◆ Brief ◆
Comb through the entries for "target" and pull out each line that holds it.

Segment Open

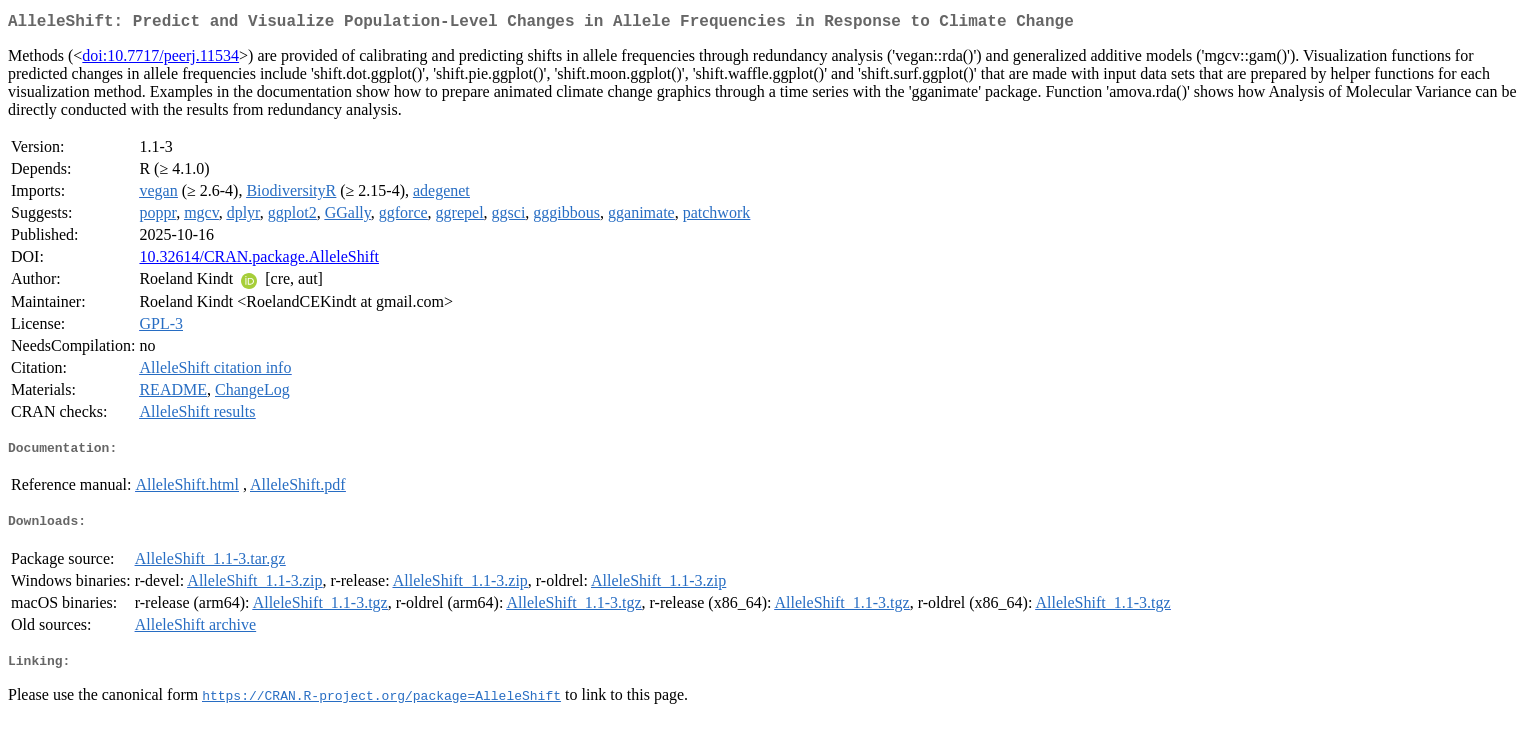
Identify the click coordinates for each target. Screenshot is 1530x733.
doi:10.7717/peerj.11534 (160, 59)
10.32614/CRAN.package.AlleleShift (259, 260)
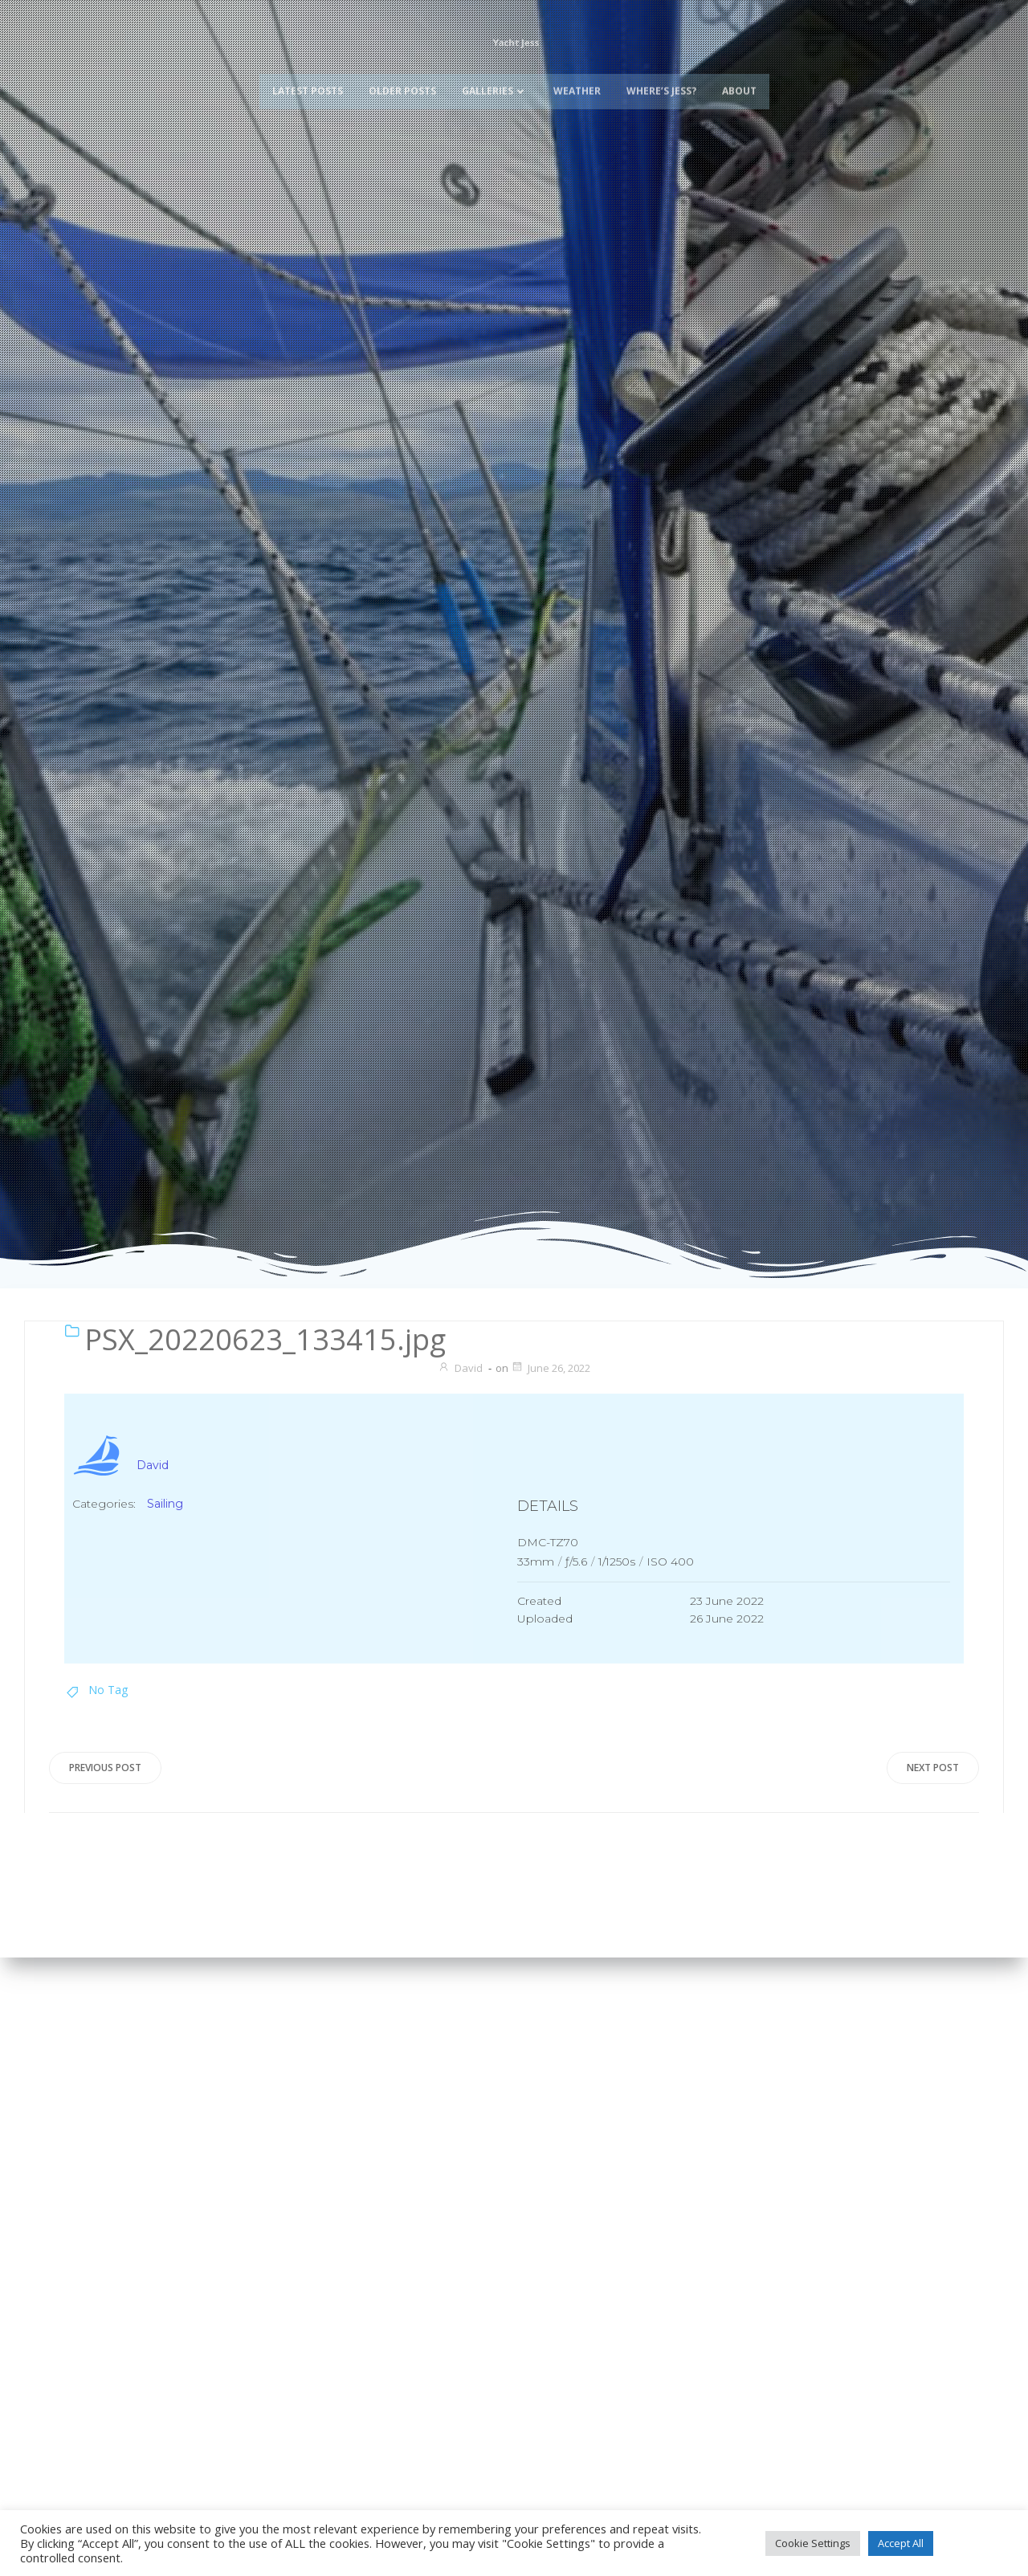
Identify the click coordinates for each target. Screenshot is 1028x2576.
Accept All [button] (901, 2543)
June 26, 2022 (550, 1368)
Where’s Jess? (661, 94)
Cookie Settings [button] (813, 2543)
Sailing (165, 1503)
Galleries (495, 94)
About (739, 94)
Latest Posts (307, 94)
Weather (577, 94)
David (460, 1368)
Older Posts (402, 94)
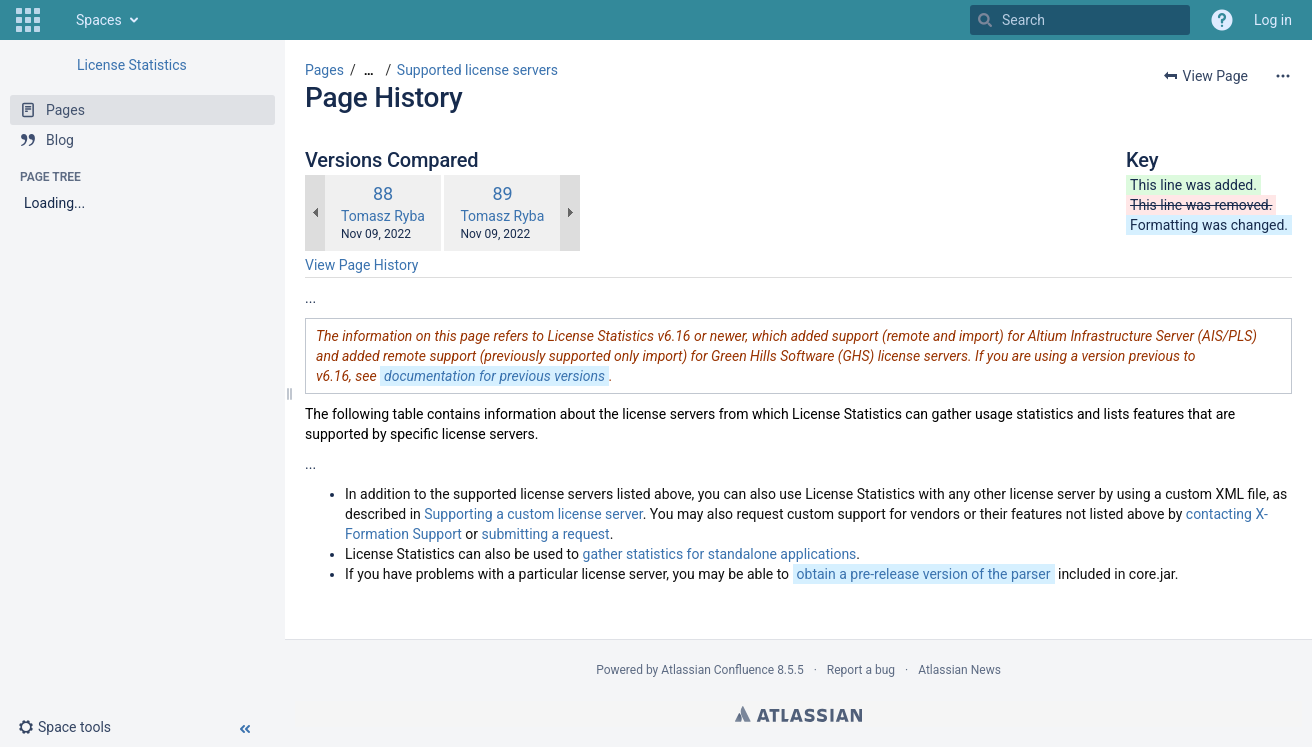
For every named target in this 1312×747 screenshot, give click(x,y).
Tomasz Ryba (383, 216)
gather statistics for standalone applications (720, 554)
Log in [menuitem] (1273, 20)
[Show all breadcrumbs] (369, 70)
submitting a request (545, 534)
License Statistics (132, 65)
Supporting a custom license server (533, 514)
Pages (324, 70)
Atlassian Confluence (717, 670)
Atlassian (798, 714)
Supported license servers (477, 70)
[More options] (1283, 76)
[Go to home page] (56, 20)
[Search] (985, 20)
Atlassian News (959, 670)
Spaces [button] (99, 20)
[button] (28, 20)
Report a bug (861, 670)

Segment Closed

◆ Written response ◆
Identify the click coordinates for each target. Screenshot is 1530x733.
Identify the click coordinates for each target. Screenshot is 1028x2576.
For every named target in this 1312×747 screenshot, give click(x,y).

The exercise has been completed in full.